Gerak-Gerik Janggal Pelaku Bom Bunuh Diri Polrestabes Medan Terekam CCTV

Suara.com Dipublikasikan 07.55, 13/11/2019 • Reza Gunadha
Detik-detik terjadinya ledakan bom di Polrestabes Medan, pelaku terekam CCTV (Facebook Tony Pratondoadi)
Detik-detik terjadinya ledakan bom di Polrestabes Medan, pelaku terekam CCTV (Facebook Tony Pratondoadi)

Suara.com - Ledakan bom yang terjadi di Polrestabes Medan, Sumatera Utara pada Rabu (13/11/2019) pukul 8.40 WIB kuat dugaan dilakukan oleh seorang pria memakai jaket ojek online. Gerak-geriknya terekam di kamera CCTV.

Sebuah rekaman CCTV yang memperlihatkan detik-detik terjadinya ledakan bom di Polrestabes Medan tersebar luas di media sosial.

Salah satunya diunggah oleh akun Facebook Tony Pratondoadi pada Rabu (13/11/2019) siang.

Video berdurasi satu setengah menit itu memperlihatkan dengan jelas saat terduga pelaku berjalan di dekat lokasi kejadian.

Terduga pelaku terlihat memakai jaket ojek online dan menggendong tas. Dia muncul dari balik deretan truk polisi yang diparkir.

Lalu ledakan terjadi saat pria itu berjalan mendekati mobil sedan polisi.

Gerak-gerik pelaku teror bom Polrestabes Medan pada Rabu (13/11/2019) terekam CCTV (Facebook Tony Pratondoadi)

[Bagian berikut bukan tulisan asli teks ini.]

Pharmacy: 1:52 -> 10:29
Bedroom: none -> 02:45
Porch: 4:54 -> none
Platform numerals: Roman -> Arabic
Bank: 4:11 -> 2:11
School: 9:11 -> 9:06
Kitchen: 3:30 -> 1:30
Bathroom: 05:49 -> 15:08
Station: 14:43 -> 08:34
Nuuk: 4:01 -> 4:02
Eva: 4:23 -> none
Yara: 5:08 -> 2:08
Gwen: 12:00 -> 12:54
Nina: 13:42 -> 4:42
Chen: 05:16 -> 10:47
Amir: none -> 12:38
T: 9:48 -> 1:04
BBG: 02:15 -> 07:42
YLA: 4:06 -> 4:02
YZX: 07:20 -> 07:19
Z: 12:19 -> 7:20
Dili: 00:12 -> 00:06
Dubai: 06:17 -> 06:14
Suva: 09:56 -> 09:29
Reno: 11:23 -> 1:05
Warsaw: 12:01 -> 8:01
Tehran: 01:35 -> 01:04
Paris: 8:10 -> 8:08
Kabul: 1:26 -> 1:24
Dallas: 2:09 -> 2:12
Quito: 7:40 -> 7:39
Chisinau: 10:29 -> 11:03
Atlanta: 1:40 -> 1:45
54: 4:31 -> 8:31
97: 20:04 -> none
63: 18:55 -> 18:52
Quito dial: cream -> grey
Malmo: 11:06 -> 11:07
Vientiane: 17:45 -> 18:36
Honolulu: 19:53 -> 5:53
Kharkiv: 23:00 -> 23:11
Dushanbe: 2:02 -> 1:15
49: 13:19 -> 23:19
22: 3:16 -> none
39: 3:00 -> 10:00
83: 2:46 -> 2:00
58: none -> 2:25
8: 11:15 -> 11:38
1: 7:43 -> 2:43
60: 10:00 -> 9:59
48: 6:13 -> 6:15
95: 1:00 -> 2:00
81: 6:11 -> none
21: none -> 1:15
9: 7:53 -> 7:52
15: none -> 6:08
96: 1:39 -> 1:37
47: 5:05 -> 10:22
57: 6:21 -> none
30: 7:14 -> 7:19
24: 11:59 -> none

Terdengar pula di video itu, orang-orang membahas gerak-gerik pelaku bom bunuh diri di Polrestabes Medan.

Seseorang berkata, "Yang mana orangnya? Gojek kan?"

Orang lainnya menimpali, "Nyari target dia".

"Mungkin salah menekan dia ya?" ujar seseorang lagi lainnya.

Lalu ada pula yang berucap, "Dipikirnya kalau dekat mobil kan bisa meledak lebih".

Mereka juga mengomentari orang lain dengan baju berwarna putih yang terlihat di dekat lokasi ledakan.

"Ah kena itu yang tadi," ucap seseorang di dalam video tersebut.

Orang-orang yang terlihat di sisi lain parkiran lalu berlarian menyingkir setelah ledakan bom terjadi.

Detik-detik terjadinya ledakan bom di Polrestabes Medan, pelaku terekam CCTV (Facebook Tony Pratondoadi)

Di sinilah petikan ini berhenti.